BEGIN Recorded data

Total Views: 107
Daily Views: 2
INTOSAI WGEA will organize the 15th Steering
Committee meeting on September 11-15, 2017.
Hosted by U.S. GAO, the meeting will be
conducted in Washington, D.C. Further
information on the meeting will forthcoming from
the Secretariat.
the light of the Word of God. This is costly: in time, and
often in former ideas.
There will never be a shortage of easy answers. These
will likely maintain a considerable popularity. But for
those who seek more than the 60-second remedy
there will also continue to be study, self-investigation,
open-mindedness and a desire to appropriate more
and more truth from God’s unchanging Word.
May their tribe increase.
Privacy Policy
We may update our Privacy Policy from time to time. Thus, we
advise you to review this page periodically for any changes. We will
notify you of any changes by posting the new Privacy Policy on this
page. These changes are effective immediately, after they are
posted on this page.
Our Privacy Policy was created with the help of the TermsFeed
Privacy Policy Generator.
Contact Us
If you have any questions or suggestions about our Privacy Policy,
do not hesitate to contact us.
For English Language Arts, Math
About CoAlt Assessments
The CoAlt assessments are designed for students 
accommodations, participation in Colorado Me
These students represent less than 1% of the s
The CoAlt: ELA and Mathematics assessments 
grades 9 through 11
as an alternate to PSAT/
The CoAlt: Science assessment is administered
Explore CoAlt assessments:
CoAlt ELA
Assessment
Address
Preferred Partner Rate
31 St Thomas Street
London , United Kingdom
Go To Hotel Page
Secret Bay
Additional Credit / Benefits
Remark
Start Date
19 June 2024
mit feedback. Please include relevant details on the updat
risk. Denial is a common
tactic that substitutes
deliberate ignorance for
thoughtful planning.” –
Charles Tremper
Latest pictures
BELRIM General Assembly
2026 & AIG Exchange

END Recorded data
BEGIN Recorded data

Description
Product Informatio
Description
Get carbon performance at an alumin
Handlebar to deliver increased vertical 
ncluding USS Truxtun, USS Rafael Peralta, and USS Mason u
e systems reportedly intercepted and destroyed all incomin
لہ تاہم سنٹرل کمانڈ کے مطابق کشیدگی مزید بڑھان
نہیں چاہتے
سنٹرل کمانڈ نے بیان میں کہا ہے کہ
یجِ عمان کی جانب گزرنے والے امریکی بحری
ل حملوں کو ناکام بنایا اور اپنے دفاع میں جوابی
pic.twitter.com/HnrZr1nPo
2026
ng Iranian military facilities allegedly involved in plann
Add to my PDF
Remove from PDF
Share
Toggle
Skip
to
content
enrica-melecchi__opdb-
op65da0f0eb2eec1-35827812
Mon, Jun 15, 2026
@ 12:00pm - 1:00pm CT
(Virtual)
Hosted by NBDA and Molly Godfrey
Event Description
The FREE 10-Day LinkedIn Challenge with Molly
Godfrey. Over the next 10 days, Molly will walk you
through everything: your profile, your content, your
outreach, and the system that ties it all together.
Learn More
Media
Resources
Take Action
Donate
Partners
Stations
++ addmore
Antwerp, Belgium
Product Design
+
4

END Recorded data

= Task =
Output the lines above exactly, but only those between the line holding "Total Views: 107" and the line holding "posted on this page.", inclusive.

= Solved problem =
Total Views: 107
Daily Views: 2
INTOSAI WGEA will organize the 15th Steering
Committee meeting on September 11-15, 2017.
Hosted by U.S. GAO, the meeting will be
conducted in Washington, D.C. Further
information on the meeting will forthcoming from
the Secretariat.
the light of the Word of God. This is costly: in time, and
often in former ideas.
There will never be a shortage of easy answers. These
will likely maintain a considerable popularity. But for
those who seek more than the 60-second remedy
there will also continue to be study, self-investigation,
open-mindedness and a desire to appropriate more
and more truth from God’s unchanging Word.
May their tribe increase.
Privacy Policy
We may update our Privacy Policy from time to time. Thus, we
advise you to review this page periodically for any changes. We will
notify you of any changes by posting the new Privacy Policy on this
page. These changes are effective immediately, after they are
posted on this page.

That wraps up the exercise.